---- Task input

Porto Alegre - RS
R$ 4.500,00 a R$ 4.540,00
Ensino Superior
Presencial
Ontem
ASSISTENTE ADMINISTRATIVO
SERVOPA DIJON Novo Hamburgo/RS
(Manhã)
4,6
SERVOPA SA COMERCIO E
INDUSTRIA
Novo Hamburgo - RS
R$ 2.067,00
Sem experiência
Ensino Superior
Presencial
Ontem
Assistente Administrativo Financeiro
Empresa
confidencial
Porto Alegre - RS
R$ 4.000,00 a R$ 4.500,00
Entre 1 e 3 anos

--------
---- Task input

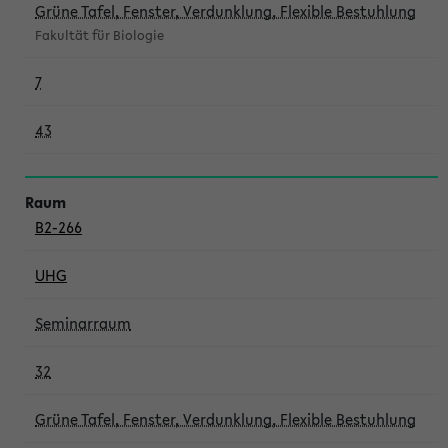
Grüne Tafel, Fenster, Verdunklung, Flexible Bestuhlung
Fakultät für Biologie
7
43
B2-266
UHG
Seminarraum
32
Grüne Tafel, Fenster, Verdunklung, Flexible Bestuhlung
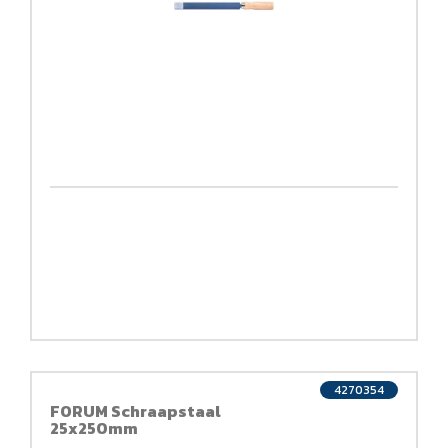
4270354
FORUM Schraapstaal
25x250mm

--------

Instructions for the task: In the listing above, locate the line containing "Novo Hamburgo - RS" and the line containing "Entre 1 e 3 anos". Extract those two lines and every line between them, exactly as written, and only those.

Result of this exercise:
Novo Hamburgo - RS
R$ 2.067,00
Sem experiência
Ensino Superior
Presencial
Ontem
Assistente Administrativo Financeiro
Empresa
confidencial
Porto Alegre - RS
R$ 4.000,00 a R$ 4.500,00
Entre 1 e 3 anos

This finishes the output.